SUPPLIED DATA>
____________________
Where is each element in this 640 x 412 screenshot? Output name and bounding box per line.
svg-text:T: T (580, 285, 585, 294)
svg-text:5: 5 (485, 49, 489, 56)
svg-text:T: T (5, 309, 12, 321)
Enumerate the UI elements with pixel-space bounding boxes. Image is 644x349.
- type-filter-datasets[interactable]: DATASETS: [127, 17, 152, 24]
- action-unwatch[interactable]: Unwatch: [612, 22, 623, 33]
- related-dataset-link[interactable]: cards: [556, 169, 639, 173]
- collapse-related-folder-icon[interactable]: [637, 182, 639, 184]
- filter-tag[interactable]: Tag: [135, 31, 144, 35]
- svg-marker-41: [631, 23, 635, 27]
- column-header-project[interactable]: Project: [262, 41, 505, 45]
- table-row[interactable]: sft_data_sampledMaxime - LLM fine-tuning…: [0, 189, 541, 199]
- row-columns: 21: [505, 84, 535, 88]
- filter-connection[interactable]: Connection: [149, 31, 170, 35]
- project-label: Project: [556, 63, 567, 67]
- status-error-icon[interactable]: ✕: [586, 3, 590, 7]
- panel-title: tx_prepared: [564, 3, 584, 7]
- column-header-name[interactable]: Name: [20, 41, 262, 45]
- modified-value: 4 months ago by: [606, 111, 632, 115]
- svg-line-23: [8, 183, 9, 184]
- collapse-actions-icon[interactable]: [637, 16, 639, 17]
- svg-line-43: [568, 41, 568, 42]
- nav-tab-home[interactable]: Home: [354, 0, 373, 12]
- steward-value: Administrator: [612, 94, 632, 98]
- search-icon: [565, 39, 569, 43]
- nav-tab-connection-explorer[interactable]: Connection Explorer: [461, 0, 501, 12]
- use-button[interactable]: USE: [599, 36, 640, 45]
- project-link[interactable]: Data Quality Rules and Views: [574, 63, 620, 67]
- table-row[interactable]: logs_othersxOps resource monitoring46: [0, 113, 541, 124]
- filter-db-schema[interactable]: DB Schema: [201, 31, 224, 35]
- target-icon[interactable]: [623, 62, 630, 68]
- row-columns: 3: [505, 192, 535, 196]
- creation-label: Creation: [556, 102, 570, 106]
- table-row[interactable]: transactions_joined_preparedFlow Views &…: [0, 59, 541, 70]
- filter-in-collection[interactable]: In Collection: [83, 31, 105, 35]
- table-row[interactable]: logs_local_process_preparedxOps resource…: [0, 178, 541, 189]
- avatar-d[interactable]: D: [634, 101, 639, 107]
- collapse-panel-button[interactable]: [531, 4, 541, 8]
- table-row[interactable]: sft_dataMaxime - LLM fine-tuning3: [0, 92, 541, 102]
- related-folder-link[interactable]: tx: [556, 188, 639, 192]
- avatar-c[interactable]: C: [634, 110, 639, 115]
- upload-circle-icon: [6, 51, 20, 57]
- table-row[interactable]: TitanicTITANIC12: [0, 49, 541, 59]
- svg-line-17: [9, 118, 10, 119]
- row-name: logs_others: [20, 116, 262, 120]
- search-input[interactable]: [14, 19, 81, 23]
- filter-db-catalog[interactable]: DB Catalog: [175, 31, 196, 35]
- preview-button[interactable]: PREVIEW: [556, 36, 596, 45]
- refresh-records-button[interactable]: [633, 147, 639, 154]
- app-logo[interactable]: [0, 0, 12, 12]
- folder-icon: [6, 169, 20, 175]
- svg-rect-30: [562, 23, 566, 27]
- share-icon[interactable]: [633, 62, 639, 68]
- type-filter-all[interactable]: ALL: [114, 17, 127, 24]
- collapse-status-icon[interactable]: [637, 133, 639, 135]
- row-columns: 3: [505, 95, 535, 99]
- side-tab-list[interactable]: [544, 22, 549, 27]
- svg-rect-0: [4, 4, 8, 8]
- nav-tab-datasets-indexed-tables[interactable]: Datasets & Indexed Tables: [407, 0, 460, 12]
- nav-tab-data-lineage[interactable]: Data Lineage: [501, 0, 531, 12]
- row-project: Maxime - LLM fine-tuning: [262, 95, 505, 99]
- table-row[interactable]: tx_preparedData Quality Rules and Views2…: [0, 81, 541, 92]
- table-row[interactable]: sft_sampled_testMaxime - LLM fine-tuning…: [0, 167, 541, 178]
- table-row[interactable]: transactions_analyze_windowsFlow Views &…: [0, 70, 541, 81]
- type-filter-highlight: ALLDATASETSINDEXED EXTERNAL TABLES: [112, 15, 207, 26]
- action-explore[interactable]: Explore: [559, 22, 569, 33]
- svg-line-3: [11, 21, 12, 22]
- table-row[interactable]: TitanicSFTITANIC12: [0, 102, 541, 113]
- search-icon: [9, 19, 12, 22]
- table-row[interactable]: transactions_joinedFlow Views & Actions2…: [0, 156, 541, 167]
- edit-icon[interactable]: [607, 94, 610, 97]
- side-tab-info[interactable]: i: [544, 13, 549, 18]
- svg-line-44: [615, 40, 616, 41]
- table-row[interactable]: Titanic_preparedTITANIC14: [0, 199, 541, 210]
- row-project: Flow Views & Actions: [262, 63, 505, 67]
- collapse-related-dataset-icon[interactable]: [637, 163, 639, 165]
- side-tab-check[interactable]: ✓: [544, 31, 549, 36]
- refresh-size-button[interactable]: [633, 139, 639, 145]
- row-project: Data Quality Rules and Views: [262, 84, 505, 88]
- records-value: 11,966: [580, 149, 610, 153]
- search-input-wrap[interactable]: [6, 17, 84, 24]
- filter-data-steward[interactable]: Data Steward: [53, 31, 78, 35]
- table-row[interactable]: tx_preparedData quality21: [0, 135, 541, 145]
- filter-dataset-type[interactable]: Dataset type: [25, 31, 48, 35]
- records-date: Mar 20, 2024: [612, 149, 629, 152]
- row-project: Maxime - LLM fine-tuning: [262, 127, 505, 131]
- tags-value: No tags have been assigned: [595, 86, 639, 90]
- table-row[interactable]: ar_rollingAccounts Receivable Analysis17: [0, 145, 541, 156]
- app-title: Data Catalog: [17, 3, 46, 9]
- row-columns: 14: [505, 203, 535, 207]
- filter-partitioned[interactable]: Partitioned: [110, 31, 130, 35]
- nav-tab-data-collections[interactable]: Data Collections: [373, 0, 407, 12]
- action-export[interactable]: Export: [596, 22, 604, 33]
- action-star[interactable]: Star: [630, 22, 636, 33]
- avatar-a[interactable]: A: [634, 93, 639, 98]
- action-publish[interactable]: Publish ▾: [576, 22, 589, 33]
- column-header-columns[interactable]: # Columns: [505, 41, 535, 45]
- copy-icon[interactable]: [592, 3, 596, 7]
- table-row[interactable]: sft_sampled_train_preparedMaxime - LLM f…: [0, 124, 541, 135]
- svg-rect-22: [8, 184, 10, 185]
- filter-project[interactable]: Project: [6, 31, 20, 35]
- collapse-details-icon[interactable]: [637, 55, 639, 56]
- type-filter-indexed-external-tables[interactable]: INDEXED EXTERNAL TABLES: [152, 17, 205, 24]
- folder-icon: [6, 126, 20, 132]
____________________
INSTRUCTIONS TO FOLLOW> Start at the first line of the material and write everything out exactly.

ANSWER FOR THE TASK>
Where is each element in this 640 x 412 screenshot? Output name and bounding box per line.
svg-text:T: T (580, 285, 585, 294)
svg-text:5: 5 (485, 49, 489, 56)
svg-text:T: T (5, 309, 12, 321)
Enumerate the UI elements with pixel-space bounding boxes. Image is 644x349.
- type-filter-datasets[interactable]: DATASETS: [127, 17, 152, 24]
- action-unwatch[interactable]: Unwatch: [612, 22, 623, 33]
- related-dataset-link[interactable]: cards: [556, 169, 639, 173]
- collapse-related-folder-icon[interactable]: [637, 182, 639, 184]
- filter-tag[interactable]: Tag: [135, 31, 144, 35]
- svg-marker-41: [631, 23, 635, 27]
- column-header-project[interactable]: Project: [262, 41, 505, 45]
- table-row[interactable]: sft_data_sampledMaxime - LLM fine-tuning…: [0, 189, 541, 199]
- row-columns: 21: [505, 84, 535, 88]
- filter-connection[interactable]: Connection: [149, 31, 170, 35]
- project-label: Project: [556, 63, 567, 67]
- status-error-icon[interactable]: ✕: [586, 3, 590, 7]
- panel-title: tx_prepared: [564, 3, 584, 7]
- column-header-name[interactable]: Name: [20, 41, 262, 45]
- modified-value: 4 months ago by: [606, 111, 632, 115]
- svg-line-23: [8, 183, 9, 184]
- collapse-actions-icon[interactable]: [637, 16, 639, 17]
- svg-line-43: [568, 41, 568, 42]
- nav-tab-home[interactable]: Home: [354, 0, 373, 12]
- steward-value: Administrator: [612, 94, 632, 98]
- search-icon: [565, 39, 569, 43]
- nav-tab-connection-explorer[interactable]: Connection Explorer: [461, 0, 501, 12]
- use-button[interactable]: USE: [599, 36, 640, 45]
- project-link[interactable]: Data Quality Rules and Views: [574, 63, 620, 67]
- table-row[interactable]: logs_othersxOps resource monitoring46: [0, 113, 541, 124]
- filter-db-schema[interactable]: DB Schema: [201, 31, 224, 35]
- target-icon[interactable]: [623, 62, 630, 68]
- row-columns: 3: [505, 192, 535, 196]
- creation-label: Creation: [556, 102, 570, 106]
- table-row[interactable]: transactions_joined_preparedFlow Views &…: [0, 59, 541, 70]
- filter-in-collection[interactable]: In Collection: [83, 31, 105, 35]
- table-row[interactable]: logs_local_process_preparedxOps resource…: [0, 178, 541, 189]
- avatar-d[interactable]: D: [634, 101, 639, 107]
- collapse-panel-button[interactable]: [531, 4, 541, 8]
- table-row[interactable]: sft_dataMaxime - LLM fine-tuning3: [0, 92, 541, 102]
- related-folder-link[interactable]: tx: [556, 188, 639, 192]
- avatar-c[interactable]: C: [634, 110, 639, 115]
- upload-circle-icon: [6, 51, 20, 57]
- table-row[interactable]: TitanicTITANIC12: [0, 49, 541, 59]
- svg-line-17: [9, 118, 10, 119]
- row-name: logs_others: [20, 116, 262, 120]
- search-input[interactable]: [14, 19, 81, 23]
- filter-db-catalog[interactable]: DB Catalog: [175, 31, 196, 35]
- preview-button[interactable]: PREVIEW: [556, 36, 596, 45]
- refresh-records-button[interactable]: [633, 147, 639, 154]
- app-logo[interactable]: [0, 0, 12, 12]
- folder-icon: [6, 169, 20, 175]
- svg-rect-30: [562, 23, 566, 27]
- share-icon[interactable]: [633, 62, 639, 68]
- type-filter-all[interactable]: ALL: [114, 17, 127, 24]
- collapse-status-icon[interactable]: [637, 133, 639, 135]
- row-columns: 3: [505, 95, 535, 99]
- side-tab-list[interactable]: [544, 22, 549, 27]
- svg-rect-0: [4, 4, 8, 8]
- nav-tab-datasets-indexed-tables[interactable]: Datasets & Indexed Tables: [407, 0, 460, 12]
- nav-tab-data-lineage[interactable]: Data Lineage: [501, 0, 531, 12]
- row-project: Maxime - LLM fine-tuning: [262, 95, 505, 99]
- table-row[interactable]: tx_preparedData Quality Rules and Views2…: [0, 81, 541, 92]
- table-row[interactable]: sft_sampled_testMaxime - LLM fine-tuning…: [0, 167, 541, 178]
- table-row[interactable]: transactions_analyze_windowsFlow Views &…: [0, 70, 541, 81]
- type-filter-highlight: ALLDATASETSINDEXED EXTERNAL TABLES: [112, 15, 207, 26]
- action-explore[interactable]: Explore: [559, 22, 569, 33]
- svg-line-3: [11, 21, 12, 22]
- table-row[interactable]: TitanicSFTITANIC12: [0, 102, 541, 113]
- search-icon: [9, 19, 12, 22]
- table-row[interactable]: transactions_joinedFlow Views & Actions2…: [0, 156, 541, 167]
- edit-icon[interactable]: [607, 94, 610, 97]
- side-tab-info[interactable]: i: [544, 13, 549, 18]
- svg-line-44: [615, 40, 616, 41]
- table-row[interactable]: Titanic_preparedTITANIC14: [0, 199, 541, 210]
- row-project: Flow Views & Actions: [262, 63, 505, 67]
- collapse-related-dataset-icon[interactable]: [637, 163, 639, 165]
- side-tab-check[interactable]: ✓: [544, 31, 549, 36]
- refresh-size-button[interactable]: [633, 139, 639, 145]
- row-project: Data Quality Rules and Views: [262, 84, 505, 88]
- records-value: 11,966: [580, 149, 610, 153]
- search-input-wrap[interactable]: [6, 17, 84, 24]
- filter-data-steward[interactable]: Data Steward: [53, 31, 78, 35]
- table-row[interactable]: tx_preparedData quality21: [0, 135, 541, 145]
- filter-dataset-type[interactable]: Dataset type: [25, 31, 48, 35]
- records-date: Mar 20, 2024: [612, 149, 629, 152]
- row-project: Maxime - LLM fine-tuning: [262, 127, 505, 131]
- tags-value: No tags have been assigned: [595, 86, 639, 90]
- table-row[interactable]: ar_rollingAccounts Receivable Analysis17: [0, 145, 541, 156]
- app-title: Data Catalog: [17, 3, 46, 9]
- row-columns: 14: [505, 203, 535, 207]
- filter-partitioned[interactable]: Partitioned: [110, 31, 130, 35]
- nav-tab-data-collections[interactable]: Data Collections: [373, 0, 407, 12]
- action-export[interactable]: Export: [596, 22, 604, 33]
- action-star[interactable]: Star: [630, 22, 636, 33]
- avatar-a[interactable]: A: [634, 93, 639, 98]
- action-publish[interactable]: Publish ▾: [576, 22, 589, 33]
- column-header-columns[interactable]: # Columns: [505, 41, 535, 45]
- copy-icon[interactable]: [592, 3, 596, 7]
- table-row[interactable]: sft_sampled_train_preparedMaxime - LLM f…: [0, 124, 541, 135]
- svg-rect-22: [8, 184, 10, 185]
- filter-project[interactable]: Project: [6, 31, 20, 35]
- collapse-details-icon[interactable]: [637, 55, 639, 56]
- type-filter-indexed-external-tables[interactable]: INDEXED EXTERNAL TABLES: [152, 17, 205, 24]
- folder-icon: [6, 126, 20, 132]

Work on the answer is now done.